Il est par ailleurs tout aussi naïf d’espérer qu’on puisse réduire tous les impacts environnementaux en même temps et d’un seul coup. Oublions toute tentation simpliste : les arbitrages entre biodiversité, émissions GES, productivité, mais aussi ressources en eau, santé des sols et bien-être animal, sont et seront inévitables. L’avenir de l’élevage en Europe va se jouer sur ces choix d’arbitrage. L’avenir du bio aussi. Tous ces arbitrages sont complexes, politiques, et ils auront un coût. Avec eux se pose la question du financement de la transition écologique de l’agriculture, voire de son modèle économique, de la question du partage des risques et de la valeur dans un monde aux ressources fossiles de plus en plus limitée.

Pour une comptabilité environnementale adaptée à l’agroalimentaire Reste que, pour arbitrer ces choix, financer la transition ou rémunérer les efforts des agriculteurs, il faut au préalable disposer de bases comptables environnementales robustes et reproductibles, permettant d’assurer un niveau de confiance suffisant pour pouvoir investir, piloter, contrôler des résultats, sans craindre les surprises ou les accusations de greenwashing. Or, si on sait plutôt bien comptabiliser l’empreinte environnementale du secteur secondaire grâce à la méthodologie éprouvée de l’ACV (analyse du cycle de vie des produits, bien adaptée à une production en usine), comptabiliser les impacts environnementaux de l’agriculture est un chantier bien plus ardu, du fait de la spécificité des indicateurs de mesure, de leur caractère local et systémique. Les indicateurs nécessaires pour mesurer l’impact de l’agriculture sont en effet bien plus variés que ceux de la production en usine, dont on peut facilement lister les polluants ou les déchets. Quels impacts comptabiliser par exemple pour évaluer la pression sur la biodiversité ? Doit-on se focaliser sur la biodiversité terrestre, souterraine, fluviale, aérienne ? Doit-on comptabiliser les causes des impacts (les pratiques agricoles) et les moyens mis en œuvre pour protéger la biodiversité (les haies) ?

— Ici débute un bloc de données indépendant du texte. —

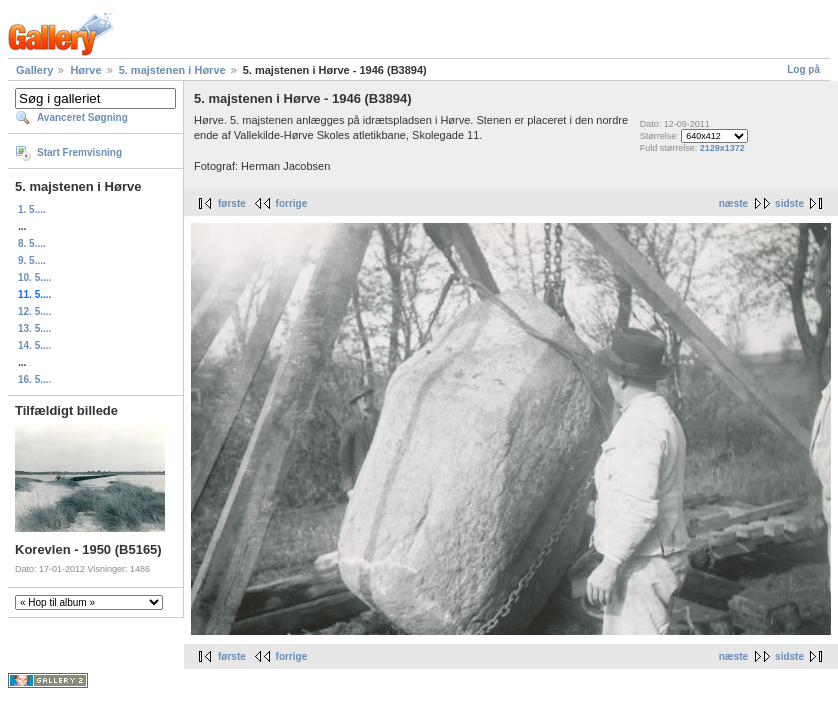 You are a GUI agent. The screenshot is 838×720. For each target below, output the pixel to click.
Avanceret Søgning (82, 117)
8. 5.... (32, 243)
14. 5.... (34, 345)
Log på (803, 69)
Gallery (34, 70)
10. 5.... (34, 277)
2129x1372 (722, 148)
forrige (292, 203)
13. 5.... (34, 328)
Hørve (85, 70)
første (232, 203)
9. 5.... (32, 260)
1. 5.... (32, 209)
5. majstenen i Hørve (172, 70)
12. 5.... (34, 311)
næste (733, 203)
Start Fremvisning (79, 152)
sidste (789, 203)
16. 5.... (34, 379) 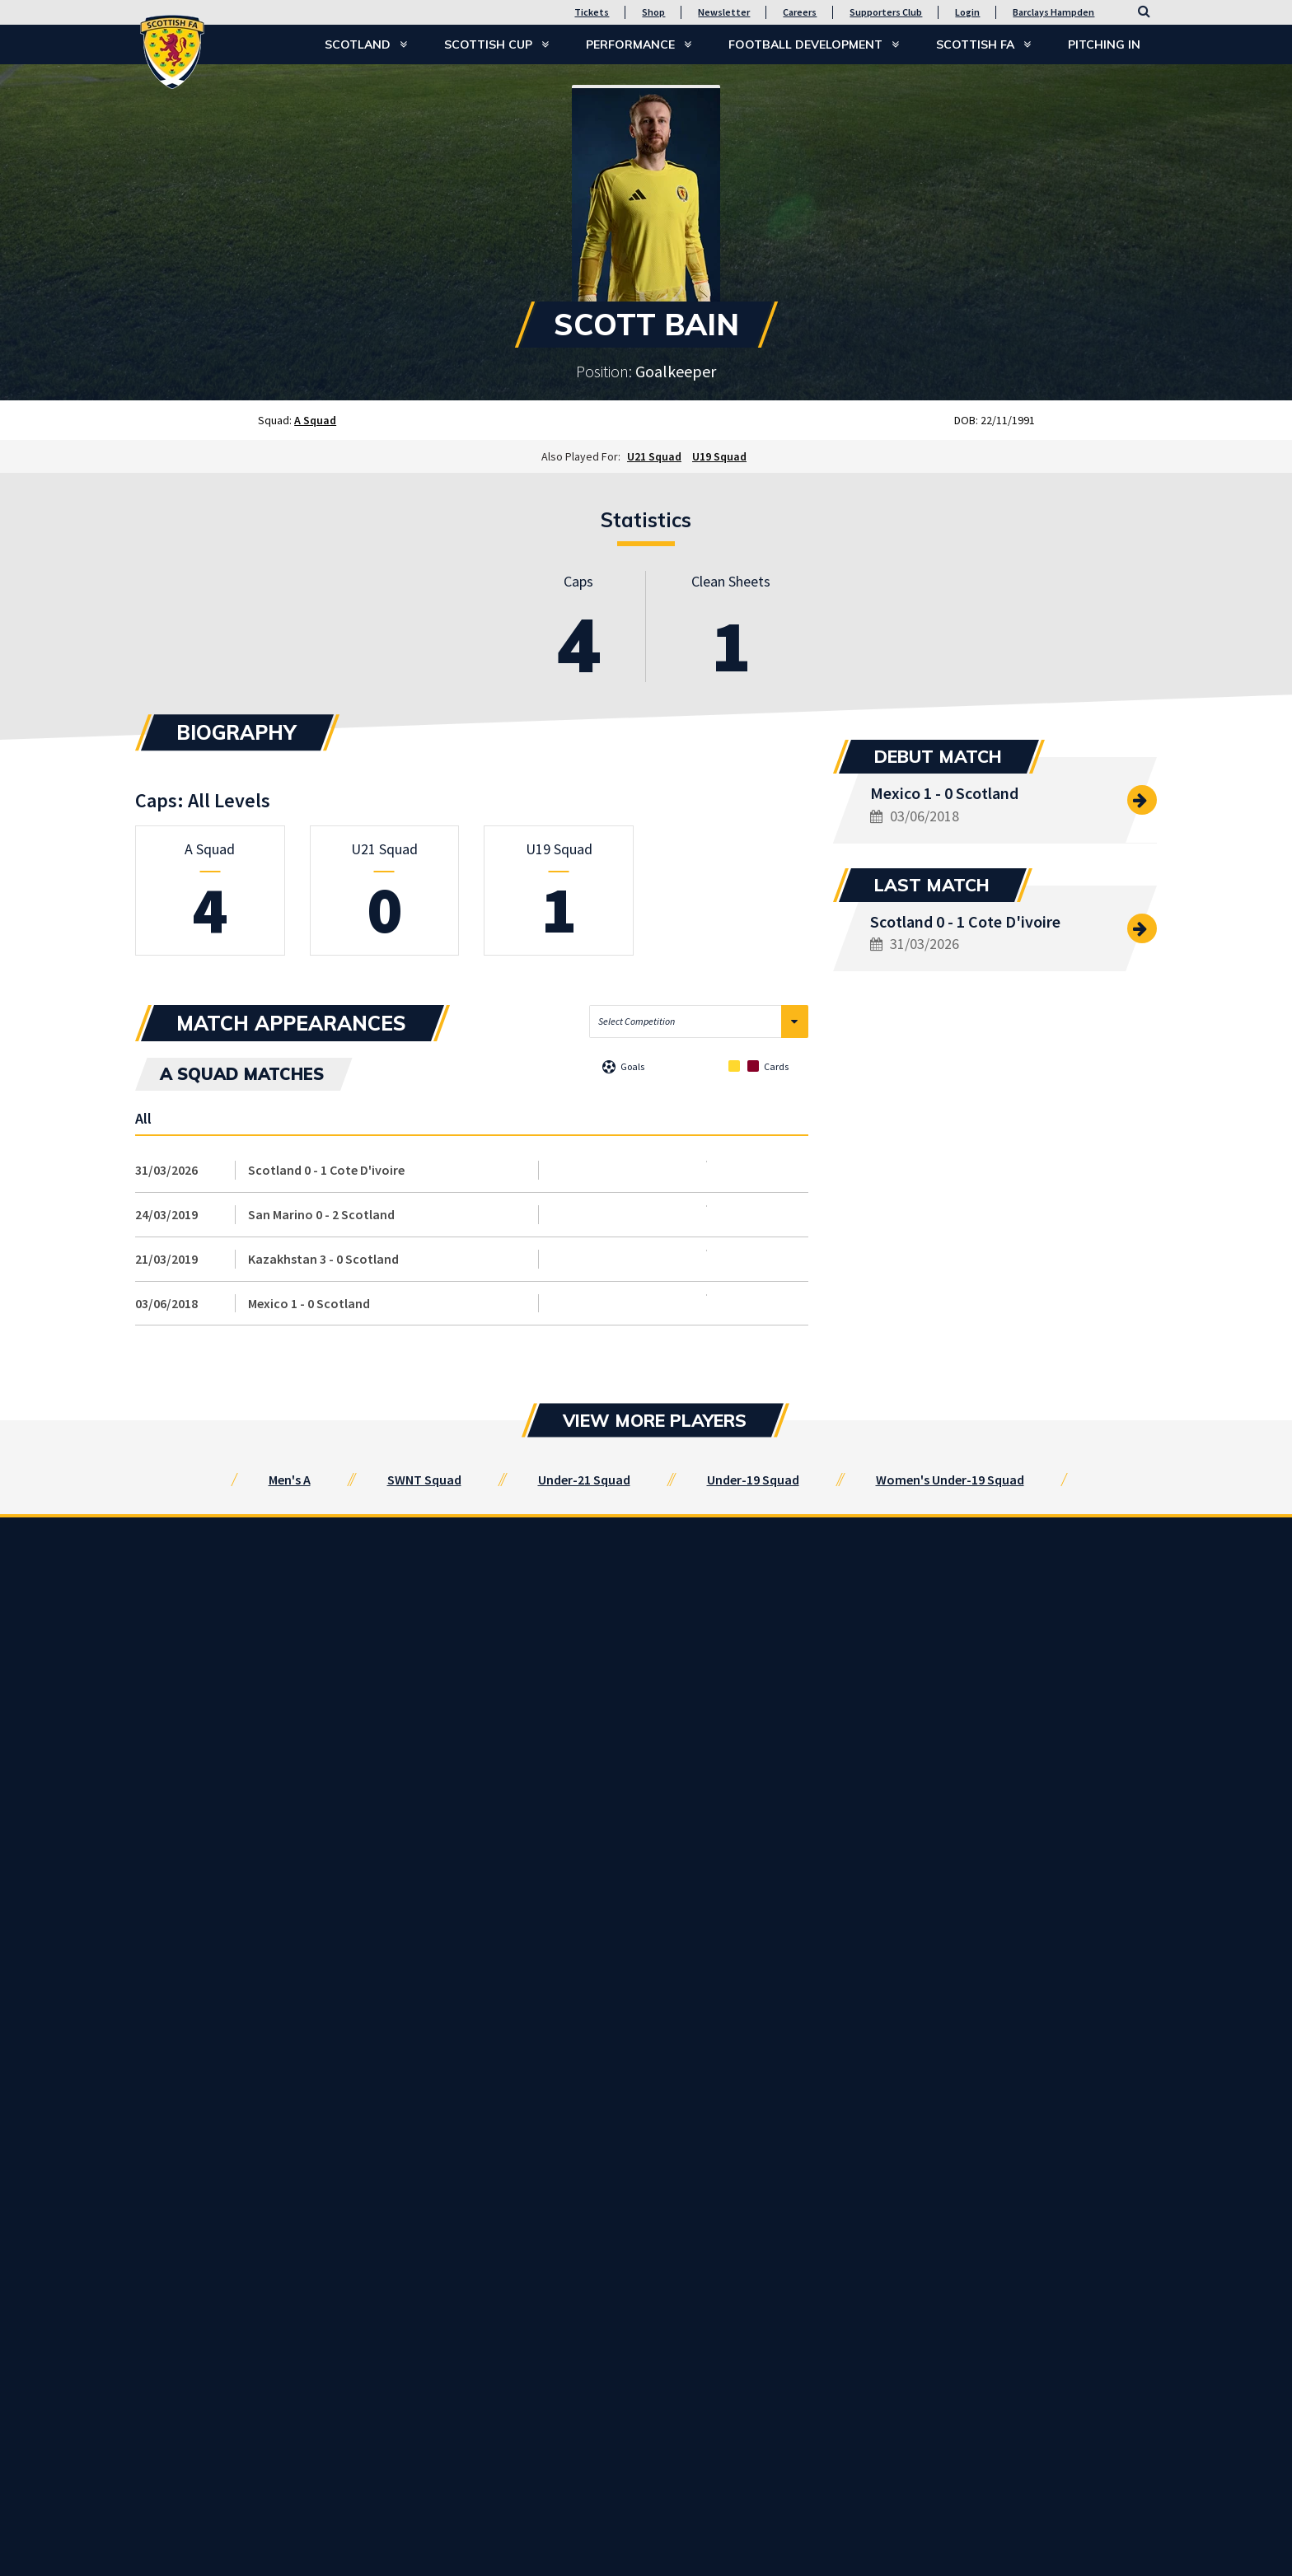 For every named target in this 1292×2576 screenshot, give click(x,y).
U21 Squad (654, 456)
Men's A (290, 1479)
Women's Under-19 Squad (950, 1479)
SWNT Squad (424, 1479)
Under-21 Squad (584, 1479)
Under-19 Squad (753, 1479)
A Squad (315, 420)
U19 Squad (719, 456)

Les réponses à ces questions ne sont pas simples : elles dépendent des filières et des territoires sur lesquels on souhaite agir. On ne comptabilise pas les mêmes indicateurs selon que l’on cherche à réduire l’impact du lait dans le Poitou ou celui du chocolat en Côte d’Ivoire. Les indicateurs de mesure doivent être adaptés à chaque contexte et à chaque filière, ce qui rend cette comptabilité nettement plus complexe que la traditionnelle ACV. Seconde difficulté : à quelle échelle géographique doit-on comptabiliser les impacts ? Contrairement à une usine, un territoire est fragmenté, composite, et bien souvent l’impact d’une activité agricole dépasse très largement la parcelle ou même l’exploitation qui en est la cause. Il faut donc une comptabilité qui sache articuler les échelles locales et territoriales et qui puisse allouer les impacts entre ces différentes mailles géographiques.

De nouvelles initiatives

On le voit, une comptabilité environnementale efficace pour l’alimentation doit pouvoir compter les impacts « industriels » et les impacts « territoriaux », ce qui est bien normal pour un secteur fondé sur la production de matière vivante. Or les standards de comptabilité actuels, héritiers d’une vision purement industrielle, restent encore dans leur grande majorité inadaptés au secteur alimentaire. D’où la floraison de nouvelles initiatives de standardisation (SBTi-SBTN, SIA, GHG Protocol Agricultural Guidance, WFN Water Footprint Network, pour ne citer que les plus connus) dont on peut espérer qu’elles porteront bientôt leurs fruits. L’enjeu est crucial pour les acteurs de l’agroalimentaire qui devront, dans les prochaines années, effectuer des arbitrages cornéliens permanents entre disponibilité des approvisionnements, prix et impacts, risque économique, climatique et réputationnel. Le sujet du risque sera de plus en plus présent, et cela nécessitera un pilotage au cordeau.

Par Jérémie Wainstain, directeur scientifique de Carbon Maps.